It is an useful feature for systems which are using (...still have to use) 32-bit binaries, and the 4G limit came into consideration.
It essentially means, that the 32-bit user-space code, the 32-bit user-space data and the (32-bit with PAE, or 64-bit) kernel live in different address spaces, which essentially enables for the processes to use nearly all of the possible maximal 4G address space for their data.
Except some ancient announcements, unfortunately I couldn't find from it any more:
I am pleased to announce the first public release of the "4GB/4GB VM split" patch, for the 2.5.74 Linux kernel:
http://redhat.com/~mingo/4g-patches/4g-2.5.74-F8
The 4G/4G split feature is primarily intended for large-RAM x86 systems, which want to (or have to) get more kernel/user VM, at the expense of per-syscall TLB-flush overhead.
On x86, the total amount of virtual memory - as we all know - is limited to 4GB. Of this total 4GB VM, userspace uses 3GB (0x00000000-0xbfffffff), the kernel uses 1GB (0xc0000000-0xffffffff). This is VM scheme is called the 3/1 split.
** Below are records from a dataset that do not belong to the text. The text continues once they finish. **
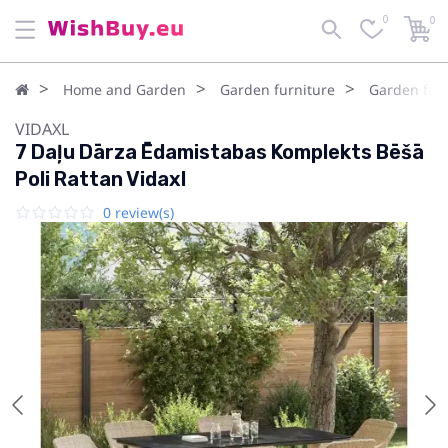
0
0
Home and Garden
Garden furniture
Garden furn
VIDAXL
7 Daļu Dārza Ēdamistabas Komplekts Bēšā
Poli Rattan Vidaxl
0 review(s)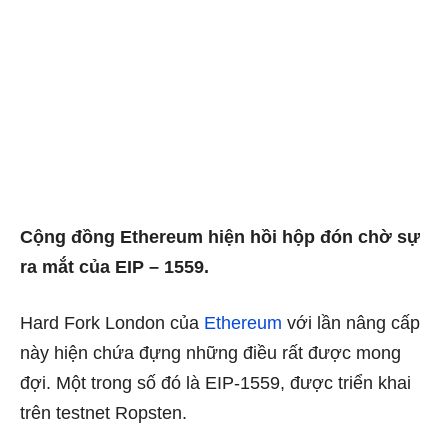
Cộng đồng Ethereum hiện hồi hộp đón chờ sự
ra mắt của EIP – 1559.
Hard Fork London của
Ethereum
với lần nâng cấp
này hiện chứa đựng những điều rất được mong
đợi. Một trong số đó là EIP-1559, được triển khai
trên testnet Ropsten.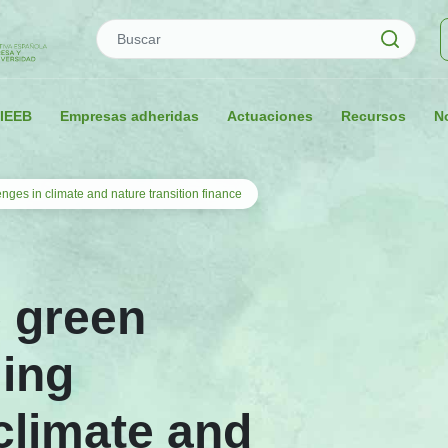
Buscar
 IEEB
Empresas adheridas
Actuaciones
Recursos
No
nges in climate and nature transition finance
e green
ming
climate and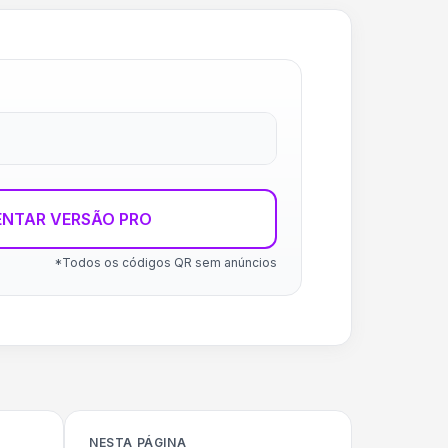
ENTAR VERSÃO PRO
*Todos os códigos QR sem anúncios
NESTA PÁGINA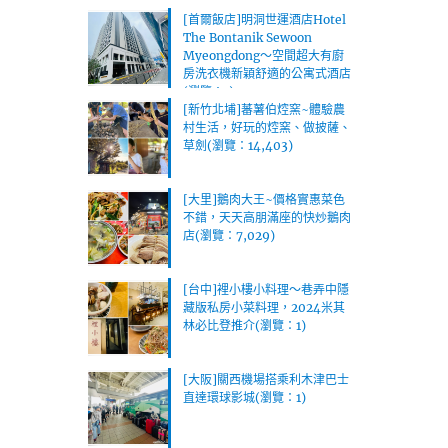
[首爾飯店]明洞世運酒店Hotel
The Bontanik Sewoon
Myeongdong～空間超大有廚
房洗衣機新穎舒適的公寓式酒店
(瀏覽：1)
[新竹北埔]蕃薯伯焢窯~體驗農
村生活，好玩的焢窯、做披薩、
草劍(瀏覽：14,403)
[大里]鵝肉大王~價格實惠菜色
不錯，天天高朋滿座的快炒鵝肉
店(瀏覽：7,029)
[台中]裡小樓小料理～巷弄中隱
藏版私房小菜料理，2024米其
林必比登推介(瀏覽：1)
[大阪]關西機場搭乘利木津巴士
直達環球影城(瀏覽：1)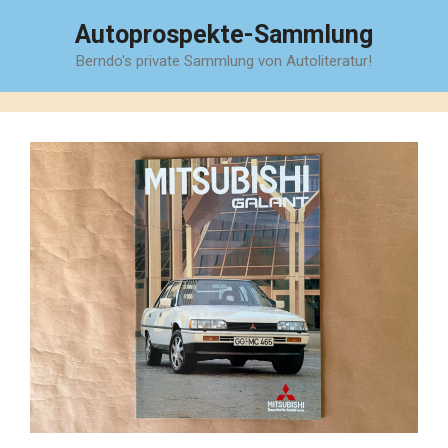
Zum
Autoprospekte-Sammlung
Inhalt
Berndo's private Sammlung von Autoliteratur!
springen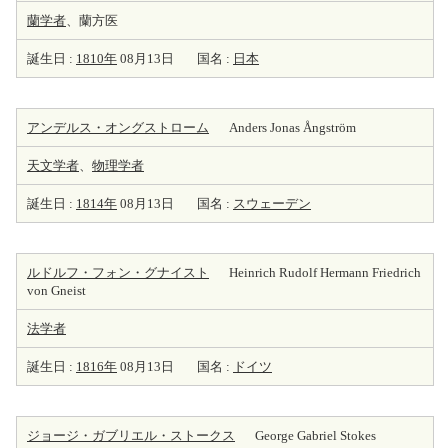
蘭学者
、蘭方医
誕生日 :
1810年
08月13日
国名 :
日本
アンデルス・オングストローム
Anders Jonas Ångström
天
文学者
、
物理学者
誕生日 :
1814年
08月13日
国名 :
スウェーデン
ルドルフ・フォン・グナイスト
Heinrich Rudolf Hermann Friedrich
von Gneist
法学者
誕生日 :
1816年
08月13日
国名 :
ドイツ
ジョージ・ガブリエル・ストークス
George Gabriel Stokes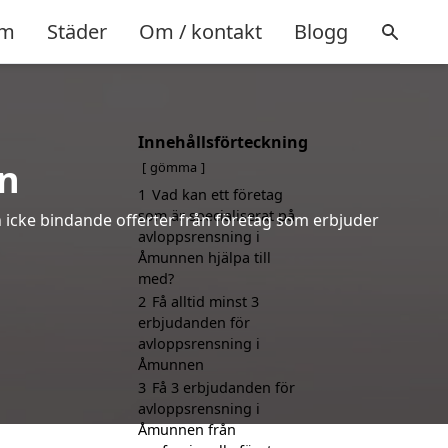
m
Städer
Om / kontakt
Blogg
Innehållsförteckning
n
gömma
1
Vad kan ett företag
som är specialiserat på
h icke bindande offerter från företag som erbjuder
avloppsrensning i
Åmunnen hjälpa till
med?
2
Få alltid minst 3
erbjudanden för
avloppsrensning i
Åmunnen
3
Få 3 erbjudanden för
avloppsrensning i
Åmunnen från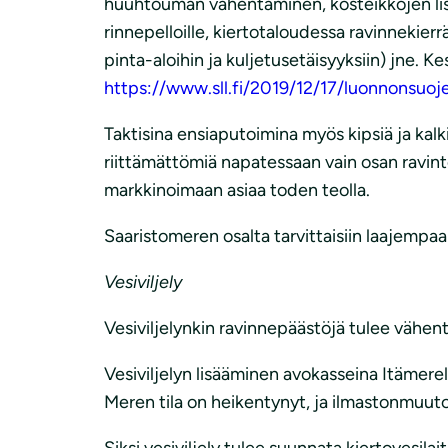
huuhtouman vähentäminen, kosteikkojen lisä
rinnepelloille, kiertotaloudessa ravinnekier
pinta-aloihin ja kuljetusetäisyyksiin) jne. 
https://www.sll.fi/2019/12/17/luonnonsuoj
Taktisina ensiaputoimina myös kipsiä ja kalkitu
riittämättömiä napatessaan vain osan ravinte
markkinoimaan asiaa toden teolla.
Saaristomeren osalta tarvittaisiin laajempaa
Vesiviljely
Vesiviljelynkin ravinnepäästöjä tulee vähen
Vesiviljelyn lisääminen avokasseina Itämere
Meren tila on heikentynyt, ja ilmastonmuuto
Siksi vesiviljely tulee suunnata kiertovesilai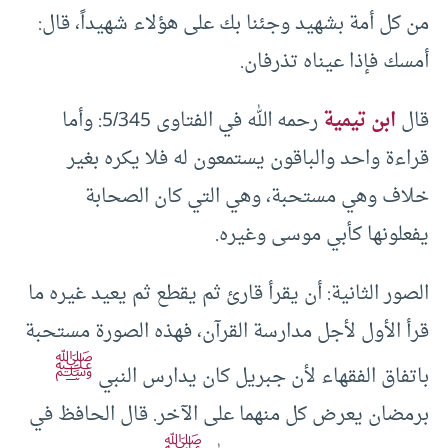
من كل أمة بشهيد وجئنا بك على هؤلاء شهيداً، قال:
أمسك فإذا عيناه تذرفان.
قال
ابن تيمية
رحمه الله في الفتاوى 5/345: وأما
قراءة واحد والباقون يستمعون له فلا يكره بغير
خلاف وهي مستحبة، وهي التي كان الصحابة
يفعلونها كأبي موسى وغيره.
الصور الثانية: أن يقرأ قارئ ثم يقطع ثم يعيد غيره ما
قرأ الأول لأجل مدارسة القرآن، فهذه الصورة مستحبة
ﷺ
باتفاق الفقهاء لأن جبريل كان يدارس النبي
برمضان يعرض كل منهما على الآخر. قال الحافظ في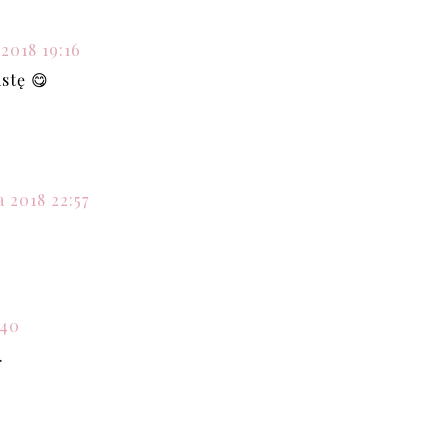
2018 19:16
stę 😋
 2018 22:57
:40
.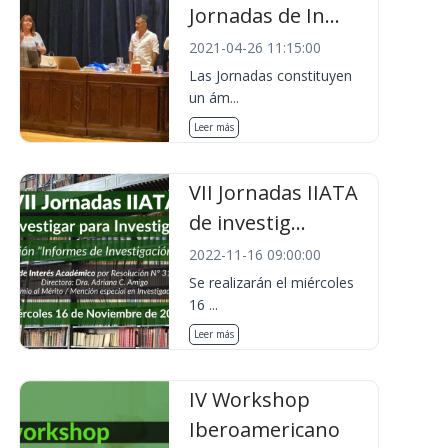
Jornadas de In...
2021-04-26 11:15:00
Las Jornadas constituyen
un ám...
Leer más
VII Jornadas IIATA
de investig...
2022-11-16 09:00:00
Se realizarán el miércoles
16 ...
Leer más
IV Workshop
Iberoamericano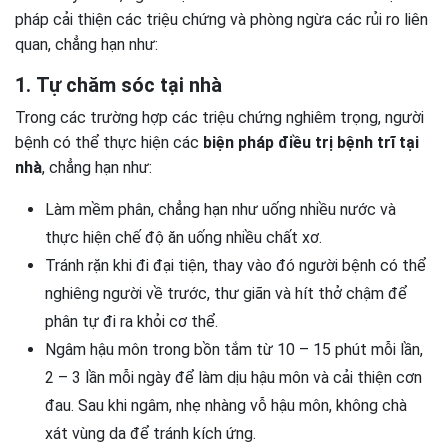
pháp cải thiện các triệu chứng và phòng ngừa các rủi ro liên
quan, chẳng hạn như:
1. Tự chăm sóc tại nhà
Trong các trường hợp các triệu chứng nghiêm trọng, người
bệnh có thể thực hiện các
biện pháp điều trị bệnh trĩ tại
nhà
, chẳng hạn như:
Làm mềm phân, chẳng hạn như uống nhiều nước và
thực hiện chế độ ăn uống nhiều chất xơ.
Tránh rặn khi đi đại tiện, thay vào đó người bệnh có thể
nghiêng người về trước, thư giãn và hít thở chậm để
phân tự đi ra khỏi cơ thể.
Ngâm hậu môn trong bồn tắm từ 10 – 15 phút mỗi lần,
2 – 3 lần mỗi ngày để làm dịu hậu môn và cải thiện cơn
đau. Sau khi ngâm, nhẹ nhàng vỗ hậu môn, không chà
xát vùng da để tránh kích ứng.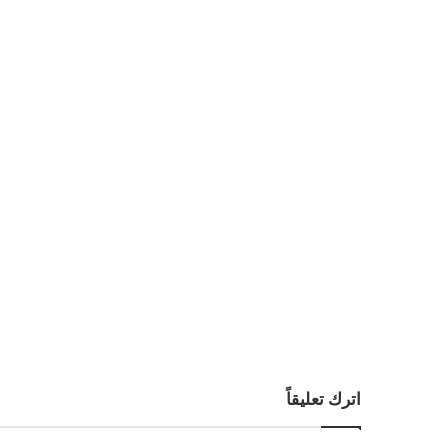
اترك تعليقاً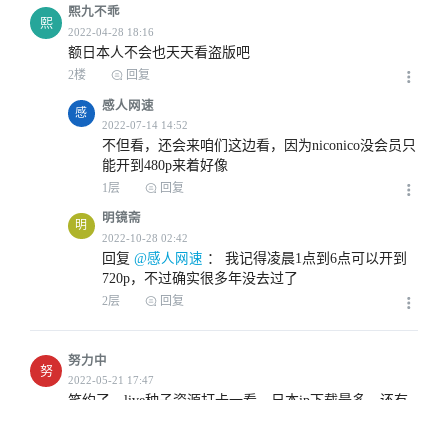
熙九不乖
熙
额日本人不会也天天看盗版吧
2楼
回复
感人网速
感
不但看，还会来咱们这边看，因为niconico没会员只
能开到480p来着好像
1层
回复
明镜斋
明
回复
 @感人网速
 ： 
我记得凌晨1点到6点可以开到
720p，不过确实很多年没去过了
2层
回复
努力中
努
笑约了，live种子资源打卡一看，日本ip下载最多，还有
脸说
3楼
回复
This split works perfecly fine up until 1 GB of RAM - and it works adequately well even after that, due to 'highmem', which moves various larger caches (and objects) into the high memory area.
On my tests, some of my processes start to dying roughly at 2-3 GB.
How could I do achieve this? I use a relative recent kernel (4.10). I can use a 64-bit kernel on a 32-bit user space or use a 32-bit PAE kernel.
It is enough, if only some of the processes use 4G/4G, but they seem to really need it.